:: MATERIAL TO PROCESS ::
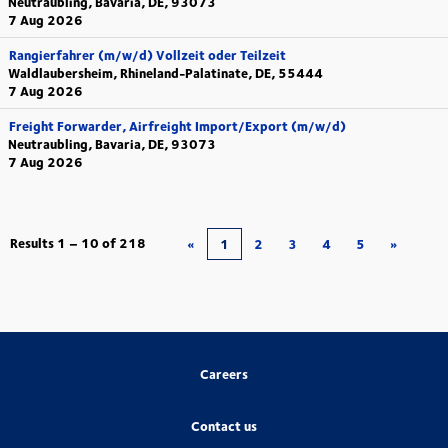
Neutraubling, Bavaria, DE, 93073
7 Aug 2026
Rangierfahrer (m/w/d) Vollzeit oder Teilzeit
Waldlaubersheim, Rhineland-Palatinate, DE, 55444
7 Aug 2026
Freight Forwarder, Airfreight Import/Export (m/w/d)
Neutraubling, Bavaria, DE, 93073
7 Aug 2026
Results
1 – 10
of
218
«
1
2
3
4
5
»
Careers
Contact us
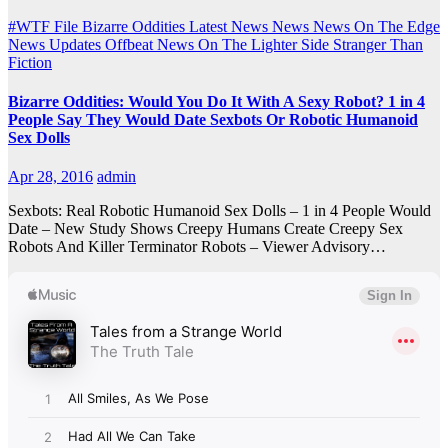
#WTF File
Bizarre Oddities
Latest News
News
News On The Edge
News Updates
Offbeat News
On The Lighter Side
Stranger Than
Fiction
Bizarre Oddities: Would You Do It With A Sexy Robot? 1 in 4
People Say They Would Date Sexbots Or Robotic Humanoid
Sex Dolls
Apr 28, 2016
admin
Sexbots: Real Robotic Humanoid Sex Dolls – 1 in 4 People Would
Date – New Study Shows Creepy Humans Create Creepy Sex
Robots And Killer Terminator Robots – Viewer Advisory…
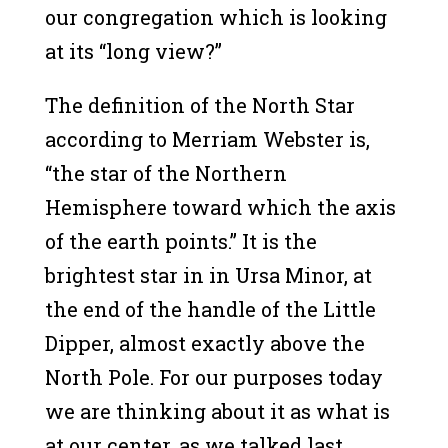
our congregation which is looking
at its “long view?”
The definition of the North Star
according to Merriam Webster is,
“the star of the Northern
Hemisphere toward which the axis
of the earth points.” It is the
brightest star in in Ursa Minor, at
the end of the handle of the Little
Dipper, almost exactly above the
North Pole. For our purposes today
we are thinking about it as what is
at our center, as we talked last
:::
[TASK DIRECTIONS]:
I would like the material above returned exactly as it stands, without its pictures.

[EXERCISE RESPONSE]:
Neutraubling, Bavaria, DE, 93073
7 Aug 2026
Rangierfahrer (m/w/d) Vollzeit oder Teilzeit
Waldlaubersheim, Rhineland-Palatinate, DE, 55444
7 Aug 2026
Freight Forwarder, Airfreight Import/Export (m/w/d)
Neutraubling, Bavaria, DE, 93073
7 Aug 2026
Results
1 – 10
of
218
«
1
2
3
4
5
»
Careers
Contact us
#WTF File
Bizarre Oddities
Latest News
News
News On The Edge
News Updates
Offbeat News
On The Lighter Side
Stranger Than
Fiction
Bizarre Oddities: Would You Do It With A Sexy Robot? 1 in 4
People Say They Would Date Sexbots Or Robotic Humanoid
Sex Dolls
Apr 28, 2016
admin
Sexbots: Real Robotic Humanoid Sex Dolls – 1 in 4 People Would
Date – New Study Shows Creepy Humans Create Creepy Sex
Robots And Killer Terminator Robots – Viewer Advisory…
our congregation which is looking
at its “long view?”
The definition of the North Star
according to Merriam Webster is,
“the star of the Northern
Hemisphere toward which the axis
of the earth points.” It is the
brightest star in in Ursa Minor, at
the end of the handle of the Little
Dipper, almost exactly above the
North Pole. For our purposes today
we are thinking about it as what is
at our center, as we talked last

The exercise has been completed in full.